Sebastián asegura que no habrá regulación, pero el fabricante supedita esta medida a la demanda de coches
11 Mar 2009. Actualizado a las 02:00 h.
«El ERE no está previsto, pero tampoco descartado», afirmó ayer la dirección de Citroën, corrigiendo así al ministro de Industria, Miguel Sebastián, que afirmó en el Congreso de los Diputados que en la factoría viguesa de Citroën «no hay expedientes de regulación de empleo autorizados ni en previsión».
La multinacional francesa se remite a las medidas de flexibilidad aprobadas de acuerdo con los sindicatos que han permitido adaptar la caída de la producción con la que ha arrancado el año (un 30% en negativo). El plan de ajuste, junto con la llegada de varios pedidos procedentes del mercado alemán (14.000 unidades) alejan la posibilidad de un ERE al menos hasta después del verano, pero la dirección de Citroën reitera que la incertidumbre sobre la evolución de las ventas deja abierta cualquier posibilidad.

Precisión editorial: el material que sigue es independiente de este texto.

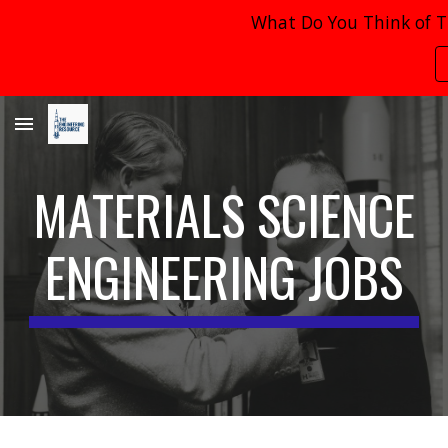
What Do You Think of T
Skip to main content
Skip to navigation
MATERIALS SCIENCE
ENGINEERING JOBS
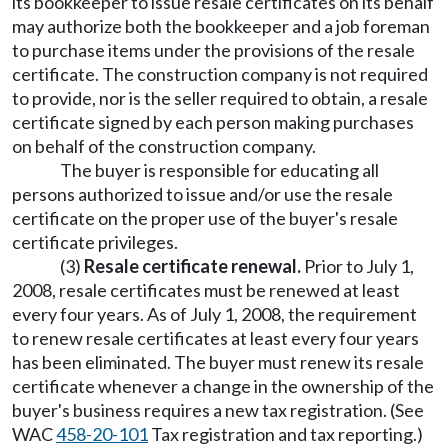
its bookkeeper to issue resale certificates on its behalf
may authorize both the bookkeeper and a job foreman
to purchase items under the provisions of the resale
certificate. The construction company is not required
to provide, nor is the seller required to obtain, a resale
certificate signed by each person making purchases
on behalf of the construction company.
The buyer is responsible for educating all
persons authorized to issue and/or use the resale
certificate on the proper use of the buyer's resale
certificate privileges.
(3)
Resale certificate renewal.
Prior to July 1,
2008, resale certificates must be renewed at least
every four years. As of July 1, 2008, the requirement
to renew resale certificates at least every four years
has been eliminated. The buyer must renew its resale
certificate whenever a change in the ownership of the
buyer's business requires a new tax registration. (See
WAC
458-20-101
Tax registration and tax reporting.)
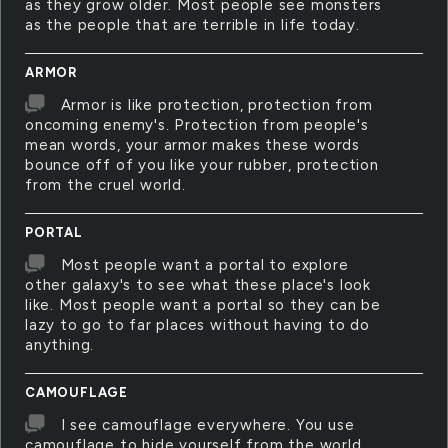
as they grow older. Most people see monsters
as the people that are terrible in life today.
ARMOR
Armor is like protection, protection from
oncoming enemy's. Protection from people's
mean words, your armor makes these words
bounce off of you like your rubber, protection
from the cruel world.
PORTAL
Most people want a portal to explore
other galaxy's to see what these place's look
like. Most people want a portal so they can be
lazy to go to far places without having to do
anything.
CAMOUFLAGE
I see camouflage everywhere. You use
camouflage to hide yourself from the world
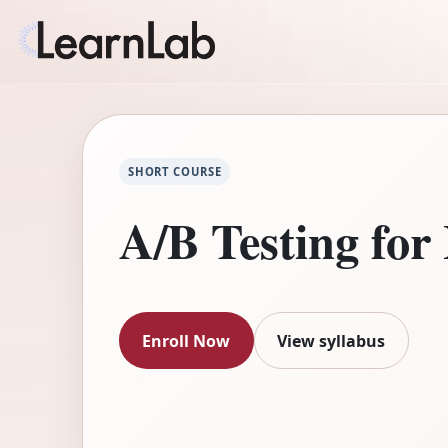
SHORT COURSE
A/B Testing for
Enroll Now
View syllabus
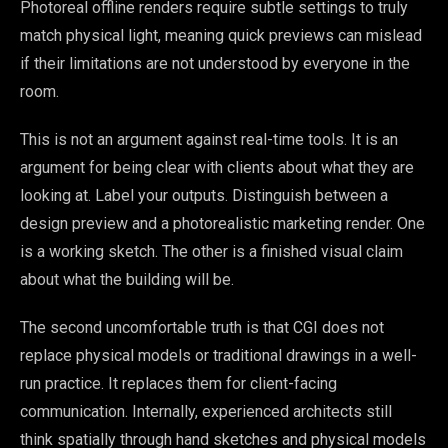
Photoreal offline renders require subtle settings to truly
match physical light, meaning quick previews can mislead
if their limitations are not understood by everyone in the
room.
This is not an argument against real-time tools. It is an
argument for being clear with clients about what they are
looking at. Label your outputs. Distinguish between a
design preview and a photorealistic marketing render. One
is a working sketch. The other is a finished visual claim
about what the building will be.
The second uncomfortable truth is that CGI does not
replace physical models or traditional drawings in a well-
run practice. It replaces them for client-facing
communication. Internally, experienced architects still
think spatially through hand sketches and physical models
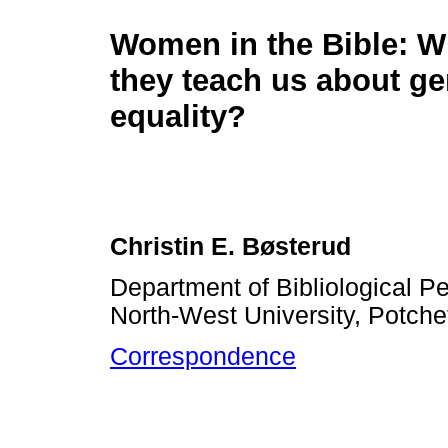
Women in the Bible: W
they teach us about g
equality?
Christin E. Bøsterud
Department of Bibliological Pe
North-West University, Potche
Correspondence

Respecto al apoyo, confirmado por el ministro Miguel Sebastián, al proyecto industrial que opta a las ayudas del Plan de Competitividad del Automóvil, la dirección de la empresa expresó su deseo de que se traduzca en una inversión importante (la solicitada asciende a 200 millones de euros). «El futuro de la fábrica lo garantiza la competitividad, y las ayudas económicas del Gobierno son una herramienta encaminada a mejorar esa competitividad», afirmó.
«Los proyectos industriales de PSA y del sector de la automoción gallega conforman un plan muy sólido para la implantación de la I+D+i en Galicia, y para la preparación del lanzamiento de nuevos modelos, y creemos que son merecedores de un amplio apoyo económico», asegura la multinacional.